Heading into the economic recovery, many shoppers will continue to use the money-saving tactics they’ve employed during the recession, including searching, comparing prices and finding coupons online, Lois Huff, senior vice president of consulting firm Retail Forward, said at a company-sponsored conference today in Chicago.
Shoppers have become more purposeful during the recession, focusing on needs not wants and seeking the best deals, and surveys suggest many consumers will stick to that approach as the economy improves, Huff said at the 2009 Retail Forward Strategic Outlook event. For instance, 27% expect to continue to use coupons more than in the past and 24% to use comparison shopping tools to get better prices, Huff said, citing a monthly Retail Forward survey of consumers.
“The deal-seeking shopper has learned that if I invest the time I can get a huge return on that time,” Huff said. Much of that time is spent using such online resources as list-making tools, coupon web sites, opting in for retailer e-mails and visiting comparison shopping sites. Mobile applications that allow customers to compare prices while in stores will also be used increasingly by value-conscious shoppers, she added.
Because e-commerce is faring better than store-based retailing, and is posed to grow more rapidly in the coming years, there will be more investment in the online channel, Huff said. “Whether that’s retailers investing or capital markets allowing upstarts or established entities building their offers, that will strengthen this channel in the recovery and beyond,” she said.
Looking at the economy as a whole, Huff predicted the recovery would first boost sales of necessities such as food and drugstore items, with consumers beginning to spend more on apparel and footwear as the job picture improves and they become more confident. Spending on discretionary, big-ticket items may not pick up for a year or more, she said.
Retailers that cater to middle-aged shoppers will also see slower growth because the so-called Baby Boomer generation is spending less as it seeks to rebuild the wealth it lost as a result of declines in stock prices and home values, Huff said. That’s a big part of retail spending as the 81 million Baby Boomers aged 46-64 account for 42% of consumer spending, although only 37% of households.
They are more cautious today than younger consumers, according to Retail Forward’s monthly ShopperScape data: 48% of consumers in the Boomer category plan to change their shopping habits in the future as a result of the recession, compared to 45% of Generation X consumers aged 26-45. She says Gen X consumers, many of them in the home-buying period of their lives and 71% with children, will play a bigger role in the recovery than they have in retail shopping in the recent past.

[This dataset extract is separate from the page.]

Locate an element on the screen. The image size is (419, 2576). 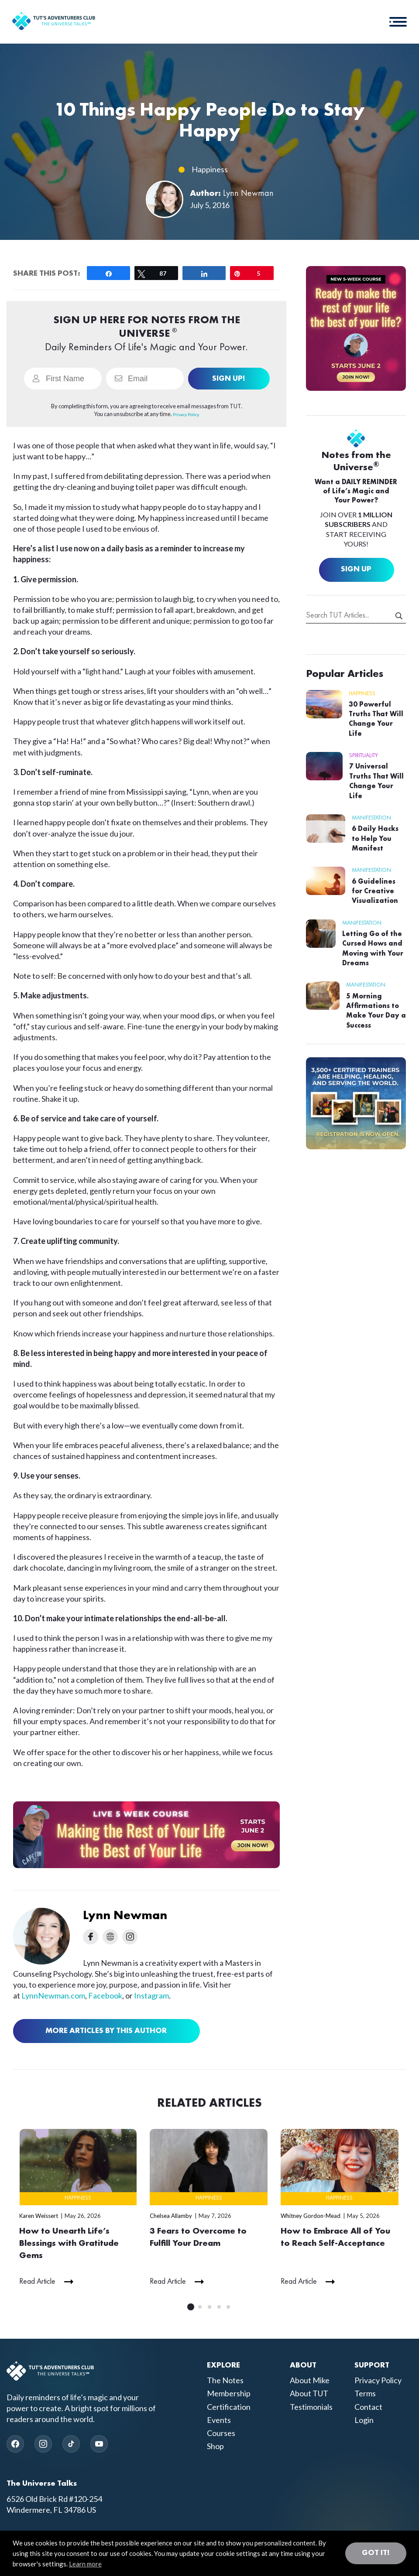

Earlier in the day, Retail Forward senior economist Frank Badillo projected that the most likely scenario for the economy indicates that retail sales will turn positive in the fourth quarter this year, and strengthen throughout 2010. Excluding sales of cars and gasoline, he said retail sales likely will increase about 1% in the fourth quarter of this year, 3% in 2010 and 4.5% in 2011 and beyond.
However, fourth quarter retail sales excluding the food and drug categories-in effect, holiday sales-will be flat in the fourth quarter. “That’s an improvement over the 4.5% decline in holiday sales last year, but still the second-worst holiday in the last 40-plus years,” Badillo said.

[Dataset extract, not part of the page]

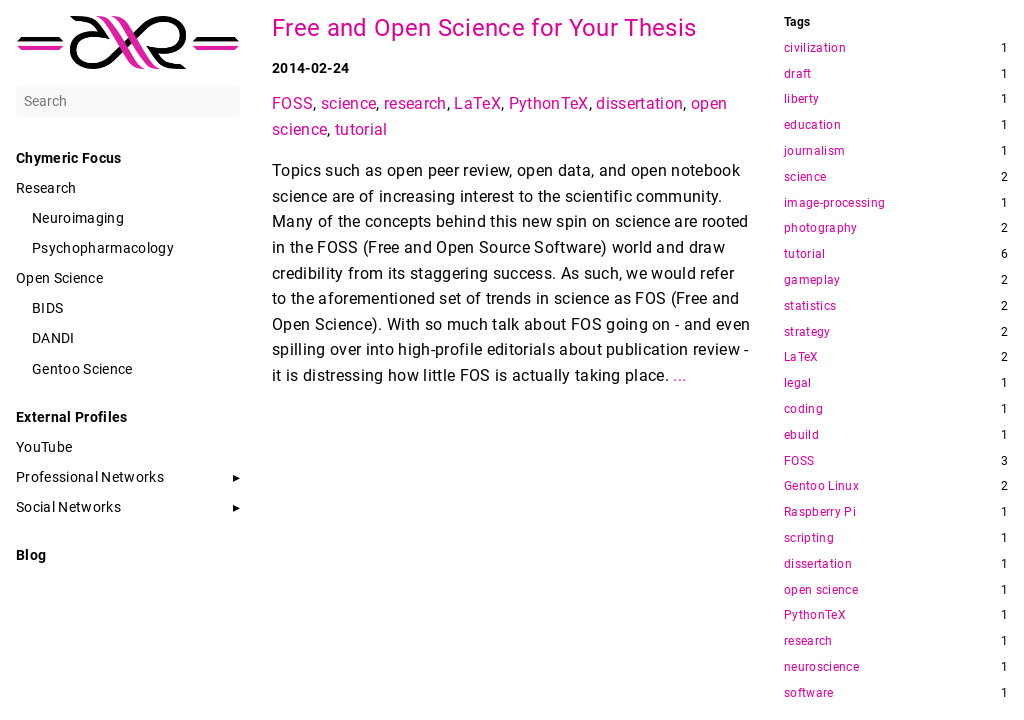 The height and width of the screenshot is (720, 1024). Describe the element at coordinates (801, 435) in the screenshot. I see `ebuild` at that location.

Nonetheless, he said, retailers should plan for a recovery coming soon. “The first signs should emerge very soon and build in the next year,” Badillo said. “During this time rising expectations will lift many shoppers back to their old shopping habits.”
He said e-commerce and mass merchandise retailers, including Wal-Mart, will grow faster than the retail sector as a whole, while home furnishing retailers and department stores will grow more slowly.